Cheapest shipping was $144!!! :angry:


----------



## argon (23/8/11)

As a drip tray i use one of the plastic shelves from the door of the fridge sitting on the ground under the taps. I've been tempted to buy a couple of brackets for it to sit on... but way too lazy/cheap. very easy to clean out, just a quick wipe with a warm washer and a spray with starsan. I'll probably keep it like that for the moment. 
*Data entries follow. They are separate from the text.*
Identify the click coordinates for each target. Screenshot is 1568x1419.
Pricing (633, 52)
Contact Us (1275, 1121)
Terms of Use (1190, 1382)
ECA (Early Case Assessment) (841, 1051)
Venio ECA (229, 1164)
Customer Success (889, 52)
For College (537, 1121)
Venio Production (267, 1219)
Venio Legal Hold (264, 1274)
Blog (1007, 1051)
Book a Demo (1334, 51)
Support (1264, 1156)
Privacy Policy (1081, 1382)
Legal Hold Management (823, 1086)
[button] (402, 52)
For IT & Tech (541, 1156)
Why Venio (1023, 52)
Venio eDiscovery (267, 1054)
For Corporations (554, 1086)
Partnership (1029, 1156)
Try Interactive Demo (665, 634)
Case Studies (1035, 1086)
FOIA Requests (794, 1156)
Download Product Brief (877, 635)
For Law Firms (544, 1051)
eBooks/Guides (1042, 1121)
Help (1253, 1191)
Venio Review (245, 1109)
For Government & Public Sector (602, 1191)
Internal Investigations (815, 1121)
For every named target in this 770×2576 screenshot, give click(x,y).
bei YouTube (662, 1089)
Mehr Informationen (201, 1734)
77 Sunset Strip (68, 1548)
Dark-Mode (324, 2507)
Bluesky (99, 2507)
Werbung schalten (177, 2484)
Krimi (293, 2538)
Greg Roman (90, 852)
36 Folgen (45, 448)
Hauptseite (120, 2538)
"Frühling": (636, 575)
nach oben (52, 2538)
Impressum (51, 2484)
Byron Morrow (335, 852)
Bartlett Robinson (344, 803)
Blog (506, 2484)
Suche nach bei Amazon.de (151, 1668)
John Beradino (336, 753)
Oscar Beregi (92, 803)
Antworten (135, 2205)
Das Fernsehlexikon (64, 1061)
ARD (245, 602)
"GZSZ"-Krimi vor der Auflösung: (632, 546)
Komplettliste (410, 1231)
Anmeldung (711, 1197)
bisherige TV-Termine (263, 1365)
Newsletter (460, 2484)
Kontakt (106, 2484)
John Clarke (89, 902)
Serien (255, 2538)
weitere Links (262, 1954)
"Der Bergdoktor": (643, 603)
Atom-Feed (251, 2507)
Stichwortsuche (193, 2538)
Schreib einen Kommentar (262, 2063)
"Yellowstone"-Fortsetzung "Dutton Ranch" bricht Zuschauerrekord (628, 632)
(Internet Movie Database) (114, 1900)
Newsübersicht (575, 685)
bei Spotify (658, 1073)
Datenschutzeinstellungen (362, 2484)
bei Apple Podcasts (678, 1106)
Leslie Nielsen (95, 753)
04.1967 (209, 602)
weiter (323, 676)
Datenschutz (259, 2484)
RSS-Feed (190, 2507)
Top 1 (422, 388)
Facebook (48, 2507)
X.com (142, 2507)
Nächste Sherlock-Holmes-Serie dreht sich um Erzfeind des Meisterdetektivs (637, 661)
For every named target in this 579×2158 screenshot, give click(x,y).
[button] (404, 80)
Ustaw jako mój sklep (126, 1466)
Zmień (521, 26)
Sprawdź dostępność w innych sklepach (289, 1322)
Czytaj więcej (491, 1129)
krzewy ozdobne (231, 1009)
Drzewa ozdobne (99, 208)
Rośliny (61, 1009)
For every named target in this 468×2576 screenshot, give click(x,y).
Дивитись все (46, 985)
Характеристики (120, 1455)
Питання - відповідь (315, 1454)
End plan is to scrap the upright fridge kegerator and install a NickB style setup but with the taps within the wall cavity with a blackboard menu over the top, hiding the taps when not in use. Only money is keeping me away from that one at the moment.


----------



## egolds77 (23/8/11)

Knocked this up to include a glass rinser/chiller, really pleased how it turned out. i run the rinser off the soda line/keg.


----------



## egolds77 (23/8/11)

The collection container with indication float to indicate when it's full and needs emptying.


----------



## Amber Fluid (23/8/11)

D!CKO said:


> DAMN! That looks pretty good mate!
> 
> Had a look at the BarSupplies link from hsb.
> http://barsupplies.com/stainless-steel-drip-tray-p-349.html
> ...



You can get the same tray from HERE for $50.39 delivered ($17.79 + $32.60 p&h). Do a search on drip tray and you will see it


----------



## ratchie (23/8/11)

I use one of these QJ7012 as a drip tray with a tupperware container in it to catch drips,I just slide the container from tap to tap.Empty and wash the container when finished.


----------



## Dicko72 (25/8/11)

Thanks guys for all the info!
All I need to do now is pick one!  

I'm leaning towards the drip tray at http://www.barproducts.com/
Will probably attach the brackets with liquid nails and sit the tray on top.

Although gonna need 2 of 'em... :chug:


----------